Records provided
====
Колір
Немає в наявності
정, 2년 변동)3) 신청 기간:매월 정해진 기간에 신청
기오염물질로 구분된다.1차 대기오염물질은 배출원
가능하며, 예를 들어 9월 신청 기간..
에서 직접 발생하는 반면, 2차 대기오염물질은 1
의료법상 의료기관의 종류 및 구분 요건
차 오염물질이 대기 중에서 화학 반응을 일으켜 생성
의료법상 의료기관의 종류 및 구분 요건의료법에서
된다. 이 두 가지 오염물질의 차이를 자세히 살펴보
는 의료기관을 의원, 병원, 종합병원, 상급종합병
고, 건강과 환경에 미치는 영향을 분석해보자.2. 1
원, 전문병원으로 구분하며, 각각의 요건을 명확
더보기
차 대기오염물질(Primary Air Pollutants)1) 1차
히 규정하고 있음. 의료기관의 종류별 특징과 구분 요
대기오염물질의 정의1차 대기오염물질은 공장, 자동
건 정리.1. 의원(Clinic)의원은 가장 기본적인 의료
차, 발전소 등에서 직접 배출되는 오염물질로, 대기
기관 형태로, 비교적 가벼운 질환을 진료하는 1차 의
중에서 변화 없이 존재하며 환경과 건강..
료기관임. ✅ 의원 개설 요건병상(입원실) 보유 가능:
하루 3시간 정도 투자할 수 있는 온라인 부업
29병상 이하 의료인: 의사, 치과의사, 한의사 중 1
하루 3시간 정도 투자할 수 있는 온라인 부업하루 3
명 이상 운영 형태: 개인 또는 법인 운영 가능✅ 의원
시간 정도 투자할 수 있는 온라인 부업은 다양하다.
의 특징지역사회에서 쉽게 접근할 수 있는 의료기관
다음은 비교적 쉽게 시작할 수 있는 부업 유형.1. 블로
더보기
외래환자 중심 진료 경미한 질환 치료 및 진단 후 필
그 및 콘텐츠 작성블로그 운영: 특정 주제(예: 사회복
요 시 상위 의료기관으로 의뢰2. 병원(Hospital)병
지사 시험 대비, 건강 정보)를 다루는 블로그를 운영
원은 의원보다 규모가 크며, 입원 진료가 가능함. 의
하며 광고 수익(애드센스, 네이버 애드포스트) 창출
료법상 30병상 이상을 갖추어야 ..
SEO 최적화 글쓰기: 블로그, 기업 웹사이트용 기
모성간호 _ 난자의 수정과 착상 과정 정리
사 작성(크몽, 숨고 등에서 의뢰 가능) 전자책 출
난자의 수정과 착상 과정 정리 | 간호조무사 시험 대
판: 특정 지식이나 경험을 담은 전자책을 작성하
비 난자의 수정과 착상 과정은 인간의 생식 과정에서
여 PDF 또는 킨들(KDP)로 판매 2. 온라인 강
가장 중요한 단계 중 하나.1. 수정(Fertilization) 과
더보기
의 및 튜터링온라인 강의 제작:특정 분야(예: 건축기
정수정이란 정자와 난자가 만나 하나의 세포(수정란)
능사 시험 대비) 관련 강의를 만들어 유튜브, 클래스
====
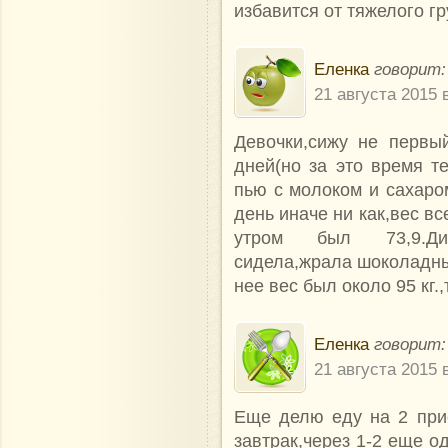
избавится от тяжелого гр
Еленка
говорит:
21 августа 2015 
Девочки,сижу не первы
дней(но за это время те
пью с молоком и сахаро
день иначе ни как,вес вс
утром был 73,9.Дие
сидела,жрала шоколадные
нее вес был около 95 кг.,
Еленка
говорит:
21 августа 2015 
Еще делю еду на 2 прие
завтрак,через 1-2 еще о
====
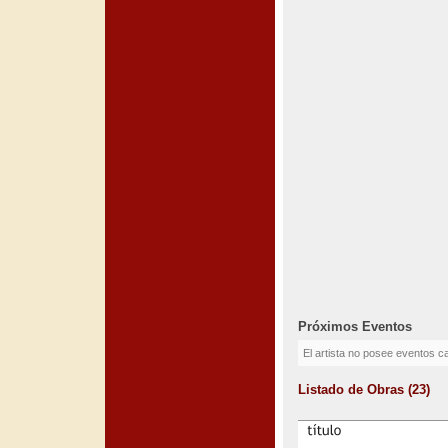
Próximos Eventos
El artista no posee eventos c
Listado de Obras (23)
====
Your objective
Copy every line of the data where "대기오염물질은" is found.

Worked solution
기오염물질로 구분된다.1차 대기오염물질은 배출원
에서 직접 발생하는 반면, 2차 대기오염물질은 1
대기오염물질의 정의1차 대기오염물질은 공장, 자동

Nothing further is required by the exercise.